Speaking in the opening keynote session at CRESTCon & IISP Congress today Ian Levy, technical director, National Cyber Security Centre, said that there is a need in today’s cyber-landscape to stop issuing ‘bad advice’ about cyber-threats and defense, and instead take steps to empower people with relevant knowledge and tools.
“The reality is stuff we buy, stuff we build, is going to have vulnerabilities,” he explained. “Everything we have done in the past is about managing vulnerability and it’s now about managing harm.”
Levy explained that the key to tackling false perceptions around cyber-threats is by being more honest about what we are facing, and changing the way we advise users about what makes good security behavior. “A lot of the guidance we give is terrible”, he added.
From sensationalizing how cyber-criminals operate, to bombarding people with unrealistic password management direction, to telling people not to click ‘untrusted’ email links and attachments – a lot of the advice we have been giving users to date has not been conducive to good security, and instead leaves it shrouded in mystery.

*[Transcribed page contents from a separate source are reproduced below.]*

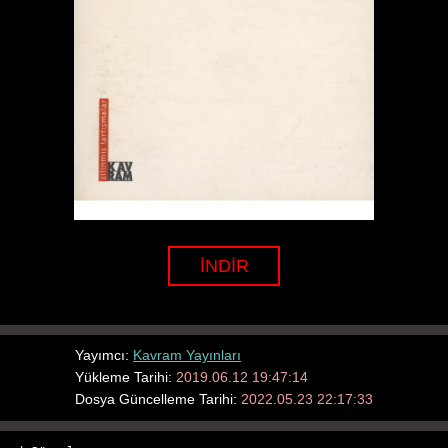
İNDİR
Yayımcı:
Kavram Yayınları
Yükleme Tarihi:
2019.06.12 19:47:14
Dosya Güncelleme Tarihi:
2022.05.23 22:17:33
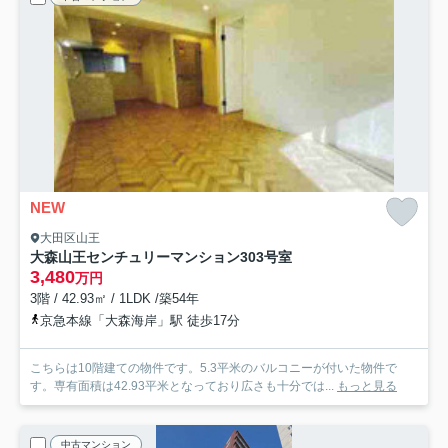
NEW
大田区山王
大森山王センチュリーマンション
303号室
3,480
万円
3階 / 42.93㎡ / 1LDK /築54年
京急本線「大森海岸」駅 徒歩17分
こちらは10階建ての物件です。5.3平米のバルコニーが付いた物件で
す。専有面積は42.93平米となっており広さも十分では...
もっと見る
中古マンション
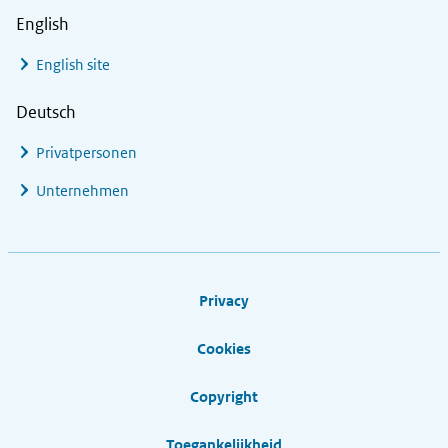
English
English site
Deutsch
Privatpersonen
Unternehmen
Footer links
Privacy
Cookies
Copyright
Toegankelijkheid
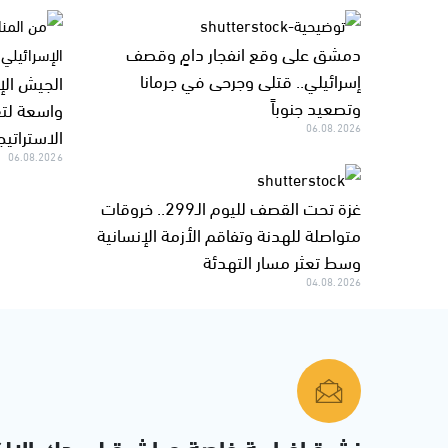
دمشق على وقع انفجار دامٍ وقصف
إسرائيلي.. قتلى وجرحى في جرمانا
الجيش الإ
وتصعيد جنوباً
واسعة لتع
06.08.2026
الاستراتيج
06.08.2026
غزة تحت القصف لليوم الـ299.. خروقات
متواصلة للهدنة وتفاقم الأزمة الإنسانية
وسط تعثر مسار التهدئة
04.08.2026
نشرة إخبارية خاصة مباشرة لبريدك الإلك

Levy said it is now time to demystify cyber and “get people to do good security.”
He pointed to a series of schemes and initiatives that the NCSC is currently working on to aid companies with this, particularly a report which shines a light on how cyber-criminals actually operate in real life and a new authoritative recursive DNS service for the public sector which will be available over the coming months.
To conclude, Levy said that it’s imperative that cybersecurity risk is put into a context that people can understand and rationalize, with published data and evidence which can help them make better decisions about what effects their daily lives.
“Yes, there are nation states that are going to do scary, scary stuff – you’re not going to fix that,” he argued. “The majority of people in this country do not get targeted by nation states. The majority of people get harmed by cybercrime, by ransomware, let’s fix that. Let’s take away the crap so that skilled network defenders can work on the hard stuff.
“Go from fear,” he added, “to published evidence and analysis so people can understand what they are defending against, and we can do that at national scale.”